AI-Based Document Digitization – An Enterprise Guide

Dylan Azulay

Dylan is Senior Analyst of Financial Services at Emerj, conducting research on AI use-cases across banking, insurance, and wealth management.

AI-Based Document Digitization - An Enterprise Guide

Many of the key processes in industries such as banking and insurance are still done on paper. That said, many large enterprises seem to be in the process of digitizing parts of these processes in order to prepare for forays into automation and artificial intelligence. 

These efforts require digitizing paper documents to extract and use the data stored within them. In addition, the manual data entry elements of these processes, such as mailroom, claims, loans, and regulatory compliance, are highly time-consuming.

Organizations seem to have realized that printing and storing their data on paper increases the responsibility of the individuals managing the data. Paper-based data storage is also liable to be misplaced or tampered with. This has led many businesses to implement solutions to reduce their dependence on paper-based operations.

Artificial intelligence solutions such as those from AI-based document digitization vendor Vidado could help businesses across industries save money and time in the processing of paper documents, including hand-written notes. 

We spoke with Vidado’s CEO, Nowell Outlaw, about how AI-based document digitization software could be used to reduce time spent on manual data entry in a variety of industries and prepare data stored within paper documents for integration with robotic process automation (RPA) software.

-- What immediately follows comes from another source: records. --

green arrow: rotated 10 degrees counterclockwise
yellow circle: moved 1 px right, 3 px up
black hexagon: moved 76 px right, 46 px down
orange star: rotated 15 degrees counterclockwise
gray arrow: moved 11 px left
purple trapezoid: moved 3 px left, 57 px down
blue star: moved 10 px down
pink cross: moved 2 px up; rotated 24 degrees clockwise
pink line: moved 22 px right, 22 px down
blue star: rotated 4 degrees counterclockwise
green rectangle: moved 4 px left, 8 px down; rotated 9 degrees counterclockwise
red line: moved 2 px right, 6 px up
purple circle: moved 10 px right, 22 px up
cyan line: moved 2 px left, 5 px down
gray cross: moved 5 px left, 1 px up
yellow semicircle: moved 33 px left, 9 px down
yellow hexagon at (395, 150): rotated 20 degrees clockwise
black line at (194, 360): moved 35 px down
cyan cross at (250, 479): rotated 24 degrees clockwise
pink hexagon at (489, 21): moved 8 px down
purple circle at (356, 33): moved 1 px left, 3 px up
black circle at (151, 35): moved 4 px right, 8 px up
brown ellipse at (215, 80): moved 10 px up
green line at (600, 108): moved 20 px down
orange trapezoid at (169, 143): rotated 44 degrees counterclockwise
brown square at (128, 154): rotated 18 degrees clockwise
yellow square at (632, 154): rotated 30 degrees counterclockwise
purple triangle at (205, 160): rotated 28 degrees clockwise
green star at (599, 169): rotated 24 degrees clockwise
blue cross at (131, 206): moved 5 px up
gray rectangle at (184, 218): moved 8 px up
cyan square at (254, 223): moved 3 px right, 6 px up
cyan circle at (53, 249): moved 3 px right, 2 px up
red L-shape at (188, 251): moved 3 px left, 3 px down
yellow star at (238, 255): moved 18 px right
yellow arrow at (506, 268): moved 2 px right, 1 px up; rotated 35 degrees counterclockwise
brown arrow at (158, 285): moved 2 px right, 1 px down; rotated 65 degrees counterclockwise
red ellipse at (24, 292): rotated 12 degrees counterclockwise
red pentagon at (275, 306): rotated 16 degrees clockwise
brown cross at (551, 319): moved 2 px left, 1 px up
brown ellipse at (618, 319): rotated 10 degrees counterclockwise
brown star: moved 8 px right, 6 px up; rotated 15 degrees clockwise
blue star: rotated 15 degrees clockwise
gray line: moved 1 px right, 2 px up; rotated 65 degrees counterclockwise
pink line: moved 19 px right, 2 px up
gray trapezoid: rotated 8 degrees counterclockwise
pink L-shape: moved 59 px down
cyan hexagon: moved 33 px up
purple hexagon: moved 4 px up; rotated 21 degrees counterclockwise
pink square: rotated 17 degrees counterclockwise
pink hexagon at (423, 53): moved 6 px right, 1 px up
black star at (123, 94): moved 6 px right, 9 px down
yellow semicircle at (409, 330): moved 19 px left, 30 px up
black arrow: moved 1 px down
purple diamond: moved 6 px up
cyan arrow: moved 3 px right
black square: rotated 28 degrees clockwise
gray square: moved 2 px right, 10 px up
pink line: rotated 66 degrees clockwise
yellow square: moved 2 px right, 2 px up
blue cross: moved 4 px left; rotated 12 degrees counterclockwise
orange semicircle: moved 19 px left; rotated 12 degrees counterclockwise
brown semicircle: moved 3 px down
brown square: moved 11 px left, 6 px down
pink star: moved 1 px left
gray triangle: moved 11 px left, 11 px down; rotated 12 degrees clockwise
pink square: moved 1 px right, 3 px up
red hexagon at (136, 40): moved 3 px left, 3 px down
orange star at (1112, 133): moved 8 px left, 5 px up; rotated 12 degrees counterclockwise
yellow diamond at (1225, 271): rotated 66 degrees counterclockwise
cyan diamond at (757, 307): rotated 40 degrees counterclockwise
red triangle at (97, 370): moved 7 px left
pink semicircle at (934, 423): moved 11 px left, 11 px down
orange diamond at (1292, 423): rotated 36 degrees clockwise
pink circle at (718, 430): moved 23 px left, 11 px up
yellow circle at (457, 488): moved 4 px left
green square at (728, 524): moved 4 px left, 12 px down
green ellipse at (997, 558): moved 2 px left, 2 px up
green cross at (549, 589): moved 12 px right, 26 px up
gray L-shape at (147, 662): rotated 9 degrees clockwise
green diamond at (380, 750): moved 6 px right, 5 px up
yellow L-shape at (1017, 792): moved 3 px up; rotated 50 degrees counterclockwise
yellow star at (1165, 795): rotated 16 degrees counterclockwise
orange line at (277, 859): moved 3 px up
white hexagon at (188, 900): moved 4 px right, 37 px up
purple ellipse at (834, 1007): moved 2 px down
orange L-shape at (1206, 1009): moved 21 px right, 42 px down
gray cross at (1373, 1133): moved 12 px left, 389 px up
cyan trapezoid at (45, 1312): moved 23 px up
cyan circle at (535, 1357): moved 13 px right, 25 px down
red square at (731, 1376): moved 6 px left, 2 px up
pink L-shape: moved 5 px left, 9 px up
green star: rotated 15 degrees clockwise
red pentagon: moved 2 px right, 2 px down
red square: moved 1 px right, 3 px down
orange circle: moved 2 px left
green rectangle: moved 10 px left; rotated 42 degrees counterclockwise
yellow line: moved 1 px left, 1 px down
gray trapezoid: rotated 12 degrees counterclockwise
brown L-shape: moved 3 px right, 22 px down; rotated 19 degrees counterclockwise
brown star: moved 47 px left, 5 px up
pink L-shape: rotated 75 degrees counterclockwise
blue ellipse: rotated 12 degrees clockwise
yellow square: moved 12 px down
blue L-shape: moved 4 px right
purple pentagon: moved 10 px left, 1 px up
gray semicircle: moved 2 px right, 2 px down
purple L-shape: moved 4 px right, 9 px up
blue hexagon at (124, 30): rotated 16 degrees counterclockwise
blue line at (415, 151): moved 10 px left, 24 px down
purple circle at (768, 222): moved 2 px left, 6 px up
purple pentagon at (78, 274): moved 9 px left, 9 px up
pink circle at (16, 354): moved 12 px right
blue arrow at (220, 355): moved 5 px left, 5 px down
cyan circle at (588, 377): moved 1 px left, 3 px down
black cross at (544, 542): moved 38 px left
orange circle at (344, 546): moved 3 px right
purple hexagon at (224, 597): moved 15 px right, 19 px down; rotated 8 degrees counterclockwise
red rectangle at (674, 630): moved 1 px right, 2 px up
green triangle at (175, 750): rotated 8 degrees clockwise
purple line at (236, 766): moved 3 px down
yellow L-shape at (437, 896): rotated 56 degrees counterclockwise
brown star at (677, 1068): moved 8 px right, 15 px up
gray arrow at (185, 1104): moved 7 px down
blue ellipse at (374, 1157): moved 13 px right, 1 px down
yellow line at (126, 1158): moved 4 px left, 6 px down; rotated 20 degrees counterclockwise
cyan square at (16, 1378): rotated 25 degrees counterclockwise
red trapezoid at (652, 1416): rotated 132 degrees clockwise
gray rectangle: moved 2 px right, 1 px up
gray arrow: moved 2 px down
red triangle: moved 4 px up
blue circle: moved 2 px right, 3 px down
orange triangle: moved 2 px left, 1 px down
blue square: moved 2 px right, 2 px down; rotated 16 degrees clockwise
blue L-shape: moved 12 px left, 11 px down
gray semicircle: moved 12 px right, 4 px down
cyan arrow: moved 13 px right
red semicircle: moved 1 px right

As a result, businesses could maximize the value that high-skill workers such as insurance underwriters and claims handlers bring to the company by allowing them to focus on tasks more oriented to their expertise than rote data entry from paper documents to digital system.

In this article, we discuss how computer vision, the technology behind AI-based document digitization software, could have the edge over traditional optical character recognition (OCR) software when it comes to digitizing documents at scale. 

We also take a deeper look into document digitization use-cases in industries such as banking and insurance, and use-cases such as preparing data for RPA and analytics. 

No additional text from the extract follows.